Non ha alcun senso invece prevedere, come nel testo appena approvato, l’assegnazione di un 12,5% di seggi in più a chi, magari avendo battuto in termini relativi gli altri, avesse raggiunto appena il 25% dei voti e che, quindi,  anche col premio, non dovesse risultare in grado di contare su una maggioranza parlamentare.

Abbiamo sempre condiviso l’impeccabile esercizio del proprio ruolo da parte del Capo dello Stato ed anche i suoi ripetuti inviti al  Parlamento di provvedere a cambiare una legge elettorale che 1.210.000 cittadini avevano chiesto di cancellare. Tuttavia non esitiamo ad affermare che il suo intervento nel merito della legge in discussione al Senato, ci è sembrato inopportuno. Innanzi tutto è apparso come un endorsement a favore del PD, anche se certamente questo non era nelle sue intenzioni. Noi dissentiamo sul merito del messaggio presidenziale, che paventa il rischio di incoraggiare coalizioni eterogenee. Infatti questa non è materia di competenza del Presidente della Repubblica, ma responsabilità esclusiva del Parlamento. Diversa cosa sarebbe un pronunciamento contro qualunque forma di premio di maggioranza, invocando il rispetto delle norme costituzionali. Tuttavia un tale rilievo non doveva essere effettuato informalmente durante l’iter di approvazione della legge, ma, come prevedono le sue prerogative costituzionali, prima di firmare il testo definitivo, rimandando il provvedimento legislativo alle Camere.

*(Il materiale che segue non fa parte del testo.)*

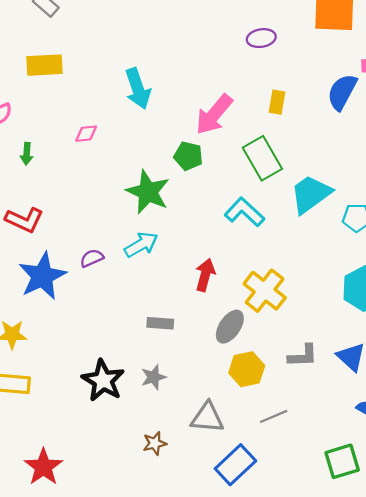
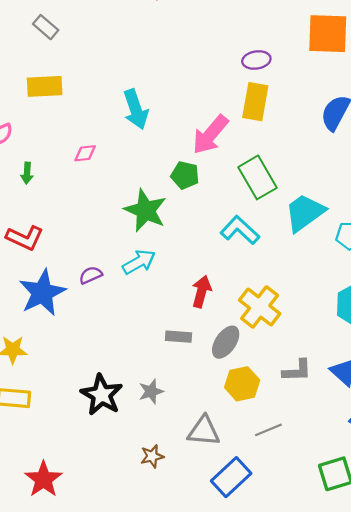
yellow rectangle: (277, 102) -> (255, 102), moved, size x1.6
gray rectangle: (160, 323) -> (178, 337), moved

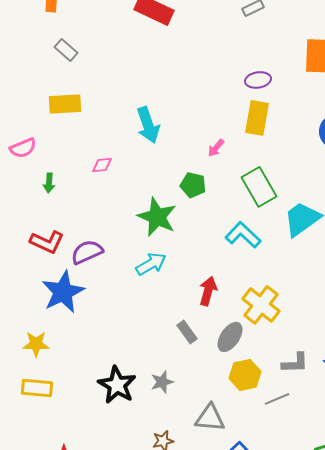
pink arrow: (210, 135) -> (216, 148), size x0.5
purple semicircle: (91, 275) -> (87, 252), moved, size x1.5
gray rectangle: (178, 337) -> (187, 332), turned 50
gray line: (268, 430) -> (277, 399), moved

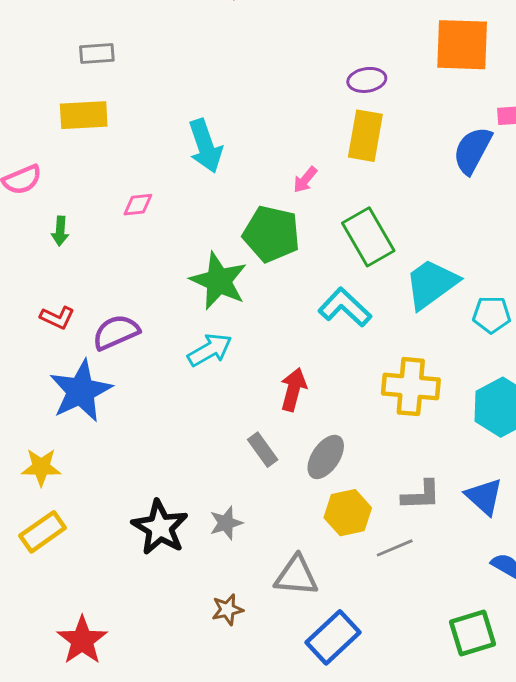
gray rectangle: (66, 50) -> (97, 54), moved, turned -45
green pentagon: (193, 185) -> (271, 234), size x1.5
red L-shape: (47, 242) -> (57, 318), size x0.7
yellow cross: (261, 305) -> (411, 387), moved, turned -33
yellow rectangle: (37, 388) -> (43, 532), turned -40

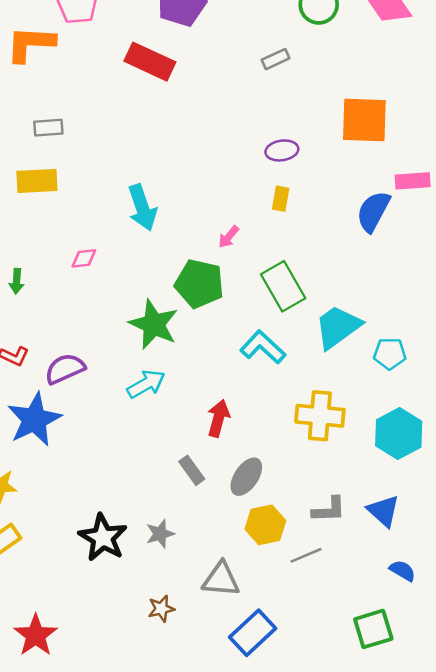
yellow rectangle: (365, 136) -> (281, 199), size x0.6

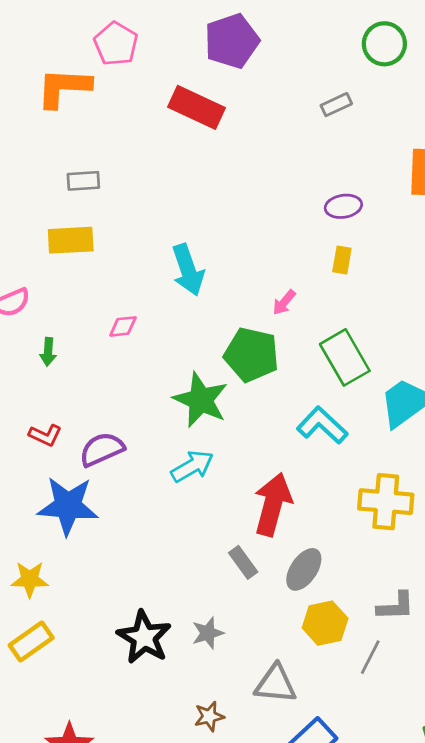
red arrow: (218, 418) -> (273, 504), size x1.5
blue star: (34, 420) -> (68, 506), turned 30
gray line: (306, 555) -> (370, 657), turned -40

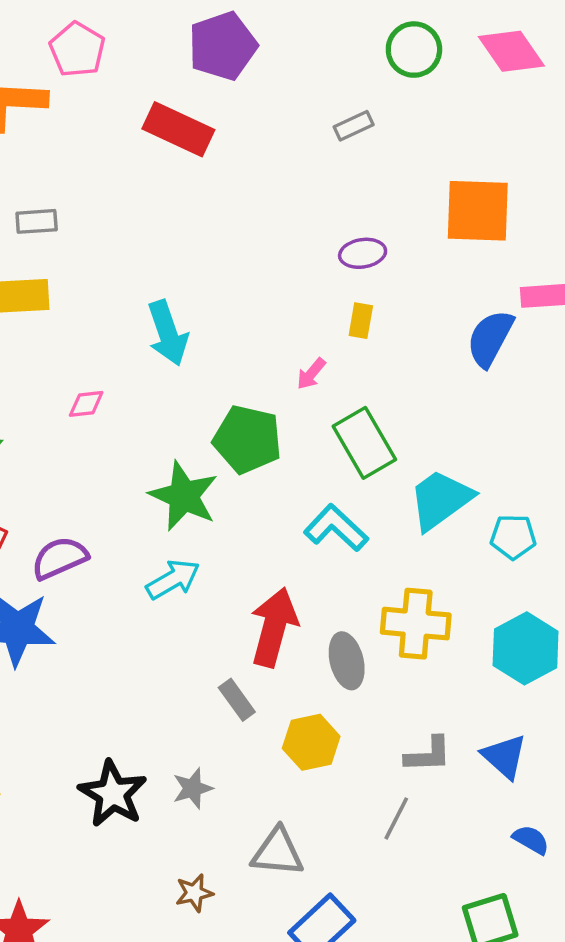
pink arrow: (284, 302) -> (311, 374), moved
gray ellipse: (304, 569) -> (347, 661), moved, turned -48
yellow hexagon: (325, 623) -> (311, 742), moved

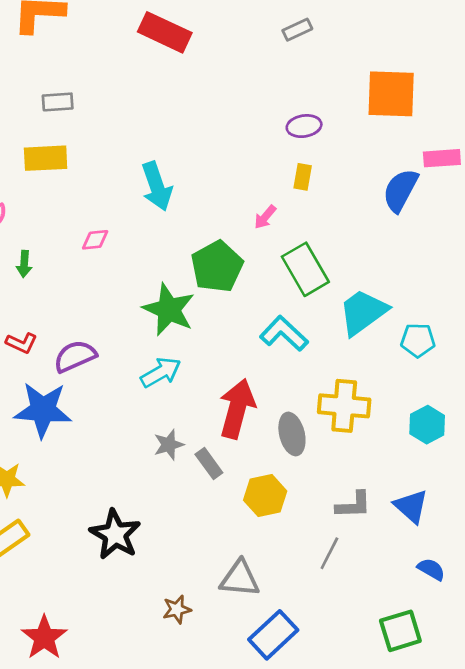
green pentagon: (247, 439) -> (217, 267), turned 30
cyan hexagon: (526, 648) -> (427, 425), size x0.7
gray star: (192, 788) -> (169, 445), moved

Il secondo punto di dissenso, questa volta più radicale, riguarda le soglie di sbarramento, indicate nel 5% per le liste singole e nel 4% per quelle che fanno parte di una coalizione. Innanzi tutto non si capisce il senso di una tale disparità, già presente nel porcellum, come se chi non ha voluto allearsi, abbia meno diritto di rappresentare i propri elettori, rispetto a chi ha stipulato un’alleanza.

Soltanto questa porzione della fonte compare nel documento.